Possible fallbacks in my pagination technique and how can I improve it?

I want to perform pagination for my web page.The method that I am using (and I found mostly on internet ) is explained below with an example.
Suppose I have the following table user
+----+------+----------+
| id | name | category |
+----+------+----------+
| 1 | a | 1 |
| 2 | b | 2 |
| 3 | c | 2 |
| 4 | d | 3 |
| 5 | e | 1 |
| 6 | f | 3 |
| 7 | g | 1 |
| 8 | h | 3 |
| 9 | i | 2 |
| 10 | j | 2 |
| 11 | k | 1 |
| 12 | l | 3 |
| 13 | m | 3 |
| 14 | n | 3 |
| 15 | o | 1 |
| 16 | p | 1 |
| 17 | q | 2 |
| 18 | r | 1 |
| 19 | s | 3 |
| 20 | t | 3 |
| 21 | u | 3 |
| 22 | v | 3 |
| 23 | w | 1 |
| 24 | x | 1 |
| 25 | y | 2 |
| 26 | z | 2 |
+----+------+----------+
And I want to show information about category 3 users with 2 users per page, I am using the following query for this
select * from user where category=3 limit 0,2;
+----+------+----------+
| id | name | category |
+----+------+----------+
| 4 | d | 3 |
| 6 | f | 3 |
+----+------+----------+
and for next two
select * from user where category=3 limit 2,2;
+----+------+----------+
| id | name | category |
+----+------+----------+
| 8 | h | 3 |
| 12 | l | 3 |
+----+------+----------+
and so on.
Now in practice I have around 7000 tuples in a single table.So is there any better way in terms of speed to achieve this or in terms of any fallback this method may have.
Thanks.
You don't want to fetch more values than your current page can handle, so yes, you will essentially be making one query per page.

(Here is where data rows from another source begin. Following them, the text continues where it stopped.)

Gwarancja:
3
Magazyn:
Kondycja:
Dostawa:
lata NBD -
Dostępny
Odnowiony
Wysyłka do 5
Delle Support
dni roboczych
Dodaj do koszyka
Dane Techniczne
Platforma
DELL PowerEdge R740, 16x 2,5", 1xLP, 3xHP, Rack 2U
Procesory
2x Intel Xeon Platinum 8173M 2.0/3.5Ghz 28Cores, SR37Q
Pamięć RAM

Some other solutions (such as Rails will_paginate) will execute essentially the same queries.
Now, you could build some logic into your client side to do the pagination there - prefetch multiple (or all) pages at once and store them on the client side. This way pagination is handled completely on the client side without need for further queries. It is a bit wasteful if a user is likely to only look at a small percentage of pages overall though.

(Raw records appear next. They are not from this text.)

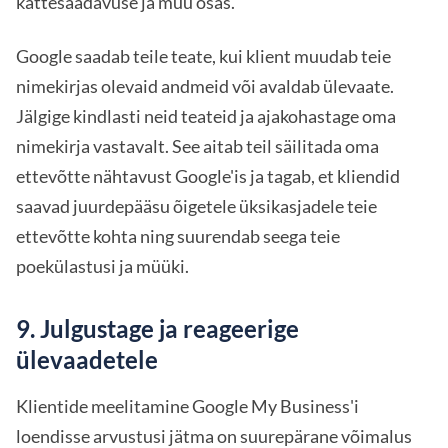
kättesaadavuse ja muu osas.
Google saadab teile teate, kui klient muudab teie
nimekirjas olevaid andmeid või avaldab ülevaate.
Jälgige kindlasti neid teateid ja ajakohastage oma
nimekirja vastavalt. See aitab teil säilitada oma
ettevõtte nähtavust Google'is ja tagab, et kliendid
saavad juurdepääsu õigetele üksikasjadele teie
ettevõtte kohta ning suurendab seega teie
poekülastusi ja müüki.
9. Julgustage ja reageerige
ülevaadetele
Klientide meelitamine Google My Business'i
loendisse arvustusi jätma on suurepärane võimalus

If your actual production table has more columns in it, you could select only the relevant columns instead of *, or potentially add some sort of order by (for sorting).
I hope this will help, you gotta put your page number in place of your_page_number, and records per page in place of records_per_page which in your sample is 2:
select A.* from
(select #row := #row + 1 as Row_Number, User.* from User
join (select #row := 0) Row_Temp_View
where category = 3
) A
where row_number
between (your_page_number * records_per_page)-records_per_page+1
and your_page_number * records_per_page;
notice that this will fetch you the right records, where your sample will not, and this is because your sample will fetch you always two records, which is not always true, lets say that you have 3 users you wonna show in two pages so your sample will show the first and the second in the first page and it will show the second and the third in the second page which is not right, my code will show you the first and the second in the first page and in the second page it will show you only the third one....
You can use Datatables. It's meant for exact same thing that you are looking for. I successfully use it for paginating more than a million rows, it's very fast & easy to implement.